A Letter to Mom
In fall of 2015, my mother was diagnosed with stage IV rectal cancer. She was 47 years old.
Although she fought like hell for nearly 6 years, she succumbed to her illness in the spring of 2021, just after her 53rd birthday.
While her story ended tragically, not every colorectal cancer story needs to.
Be vigilant in monitoring your health and don’t be afraid to voice concerns or changes to your doctor. Schedule regular colonoscopies beginning around age 45 (my mother didn’t think she needed to start until 50), and even earlier if you have a family history or unusual signs or symptoms.
If her story could help even one person seek treatment earlier, my mother would be proud. And it would continue her legacy of love and giving.
(Below is what I read for her Celebration of Life)

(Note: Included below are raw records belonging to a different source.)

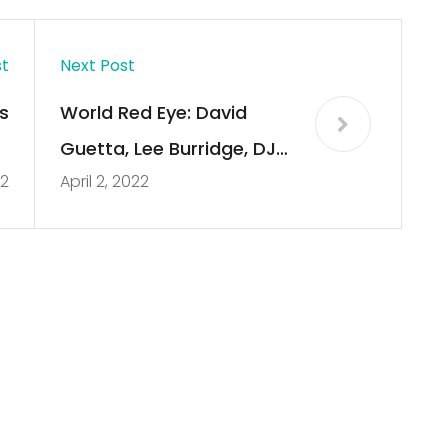
st
Next Post
s
World Red Eye: David
h
Guetta, Lee Burridge, DJ
22
April 2, 2022
y
Snake, and More
w
s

My mom loved tending to a garden. Being outside, in the sunshine, plucking deadheads and pulling weeds and pruning. Watering and repotting and spreading wildflower seeds and watching them grow all summer. It brought her great joy to watch her garden flourish.
And this comes as no surprise, because my mother’s greatest quality has always been her capacity to love and nurture those around her. Even as a small child, she wanted more than anything to have children and a home to care for. She always thought of others, and what might make them happy, before herself. She was no stranger to sacrifice if it meant brining happiness to another.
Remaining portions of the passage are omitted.